## [Material shown]
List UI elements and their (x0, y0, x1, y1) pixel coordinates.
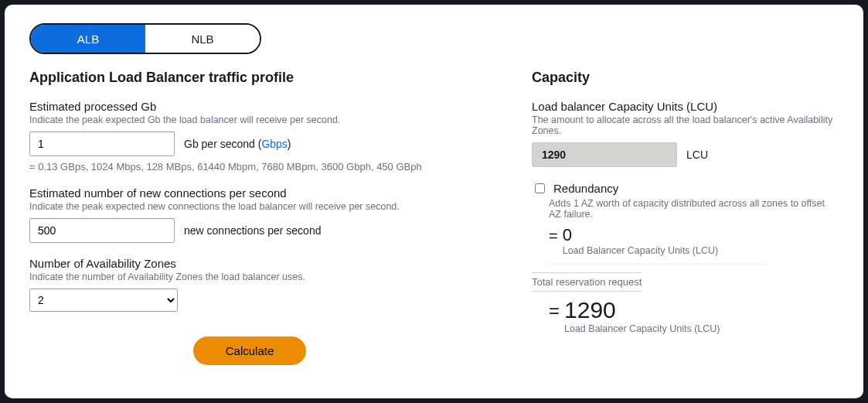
gb-unit-suffix: ) (288, 138, 291, 150)
redundancy-row: Redundancy (532, 181, 839, 196)
capacity-title: Capacity (532, 70, 839, 86)
lcu-hint: The amount to allocate across all the lo… (532, 114, 839, 136)
total-value-row: = 1290 Load Balancer Capacity Units (LCU… (549, 298, 839, 334)
processed-gb-hint: Indicate the peak expected Gb the load b… (29, 114, 470, 125)
new-connections-input[interactable] (29, 218, 175, 243)
equals-icon: = (549, 298, 560, 324)
gb-conversion-text: = 0.13 GBps, 1024 Mbps, 128 MBps, 61440 … (29, 161, 470, 172)
calculate-button[interactable]: Calculate (193, 336, 307, 365)
total-value-unit: Load Balancer Capacity Units (LCU) (564, 323, 720, 334)
processed-gb-block: Estimated processed Gb Indicate the peak… (29, 100, 470, 172)
lcu-unit: LCU (686, 149, 708, 161)
redundancy-label: Redundancy (553, 182, 618, 195)
traffic-profile-title: Application Load Balancer traffic profil… (29, 70, 470, 86)
redundancy-hint: Adds 1 AZ worth of capacity distributed … (549, 198, 839, 220)
redundancy-checkbox[interactable] (535, 183, 545, 193)
tab-alb[interactable]: ALB (31, 25, 145, 53)
traffic-profile-section: Application Load Balancer traffic profil… (29, 70, 470, 365)
calculator-card: ALB NLB Application Load Balancer traffi… (5, 5, 863, 398)
processed-gb-input[interactable] (29, 131, 175, 156)
az-block: Number of Availability Zones Indicate th… (29, 257, 470, 312)
lcu-label: Load balancer Capacity Units (LCU) (532, 100, 839, 113)
new-connections-block: Estimated number of new connections per … (29, 186, 470, 243)
total-request-label: Total reservation request (532, 272, 642, 292)
redundancy-value-unit: Load Balancer Capacity Units (LCU) (563, 245, 718, 256)
new-connections-unit: new connections per second (184, 224, 321, 237)
capacity-section: Capacity Load balancer Capacity Units (L… (532, 70, 839, 365)
az-select[interactable]: 2 (29, 289, 178, 312)
lcu-output (532, 142, 677, 167)
az-hint: Indicate the number of Availability Zone… (29, 272, 470, 282)
processed-gb-unit: Gb per second (Gbps) (184, 138, 291, 150)
total-value: 1290 (564, 298, 720, 323)
divider (549, 264, 765, 265)
redundancy-value: 0 (563, 226, 718, 244)
new-connections-label: Estimated number of new connections per … (29, 186, 470, 200)
gbps-link[interactable]: Gbps (261, 138, 287, 150)
new-connections-hint: Indicate the peak expected new connectio… (29, 201, 470, 212)
az-label: Number of Availability Zones (29, 257, 470, 270)
tab-nlb[interactable]: NLB (145, 25, 260, 53)
equals-icon: = (549, 226, 558, 246)
lb-type-tabs: ALB NLB (29, 23, 261, 54)
processed-gb-label: Estimated processed Gb (29, 100, 470, 113)
lcu-block: Load balancer Capacity Units (LCU) The a… (532, 100, 839, 167)
gb-unit-prefix: Gb per second ( (184, 138, 261, 150)
redundancy-value-row: = 0 Load Balancer Capacity Units (LCU) (549, 226, 839, 256)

## [Your instructions]
In your copy of the material, every word must match and no image should appear.

## [Reply to the exercise]
List UI elements and their (x0, y0, x1, y1) pixel coordinates.
gb-unit-suffix: ) (288, 138, 291, 150)
redundancy-row: Redundancy (532, 181, 839, 196)
capacity-title: Capacity (532, 70, 839, 86)
lcu-hint: The amount to allocate across all the lo… (532, 114, 839, 136)
total-value-row: = 1290 Load Balancer Capacity Units (LCU… (549, 298, 839, 334)
processed-gb-hint: Indicate the peak expected Gb the load b… (29, 114, 470, 125)
new-connections-input[interactable] (29, 218, 175, 243)
equals-icon: = (549, 298, 560, 324)
gb-conversion-text: = 0.13 GBps, 1024 Mbps, 128 MBps, 61440 … (29, 161, 470, 172)
calculate-button[interactable]: Calculate (193, 336, 307, 365)
total-value-unit: Load Balancer Capacity Units (LCU) (564, 323, 720, 334)
processed-gb-block: Estimated processed Gb Indicate the peak… (29, 100, 470, 172)
lcu-unit: LCU (686, 149, 708, 161)
redundancy-label: Redundancy (553, 182, 618, 195)
traffic-profile-title: Application Load Balancer traffic profil… (29, 70, 470, 86)
redundancy-hint: Adds 1 AZ worth of capacity distributed … (549, 198, 839, 220)
redundancy-checkbox[interactable] (535, 183, 545, 193)
tab-alb[interactable]: ALB (31, 25, 145, 53)
traffic-profile-section: Application Load Balancer traffic profil… (29, 70, 470, 365)
calculator-card: ALB NLB Application Load Balancer traffi… (5, 5, 863, 398)
processed-gb-input[interactable] (29, 131, 175, 156)
az-block: Number of Availability Zones Indicate th… (29, 257, 470, 312)
lcu-label: Load balancer Capacity Units (LCU) (532, 100, 839, 113)
new-connections-block: Estimated number of new connections per … (29, 186, 470, 243)
total-request-label: Total reservation request (532, 272, 642, 292)
redundancy-value-unit: Load Balancer Capacity Units (LCU) (563, 245, 718, 256)
new-connections-unit: new connections per second (184, 224, 321, 237)
capacity-section: Capacity Load balancer Capacity Units (L… (532, 70, 839, 365)
az-select[interactable]: 2 (29, 289, 178, 312)
lcu-output (532, 142, 677, 167)
az-hint: Indicate the number of Availability Zone… (29, 272, 470, 282)
processed-gb-unit: Gb per second (Gbps) (184, 138, 291, 150)
total-value: 1290 (564, 298, 720, 323)
divider (549, 264, 765, 265)
redundancy-value: 0 (563, 226, 718, 244)
new-connections-label: Estimated number of new connections per … (29, 186, 470, 200)
gbps-link[interactable]: Gbps (261, 138, 287, 150)
new-connections-hint: Indicate the peak expected new connectio… (29, 201, 470, 212)
az-label: Number of Availability Zones (29, 257, 470, 270)
tab-nlb[interactable]: NLB (145, 25, 260, 53)
equals-icon: = (549, 226, 558, 246)
lb-type-tabs: ALB NLB (29, 23, 261, 54)
processed-gb-label: Estimated processed Gb (29, 100, 470, 113)
lcu-block: Load balancer Capacity Units (LCU) The a… (532, 100, 839, 167)
gb-unit-prefix: Gb per second ( (184, 138, 261, 150)
redundancy-value-row: = 0 Load Balancer Capacity Units (LCU) (549, 226, 839, 256)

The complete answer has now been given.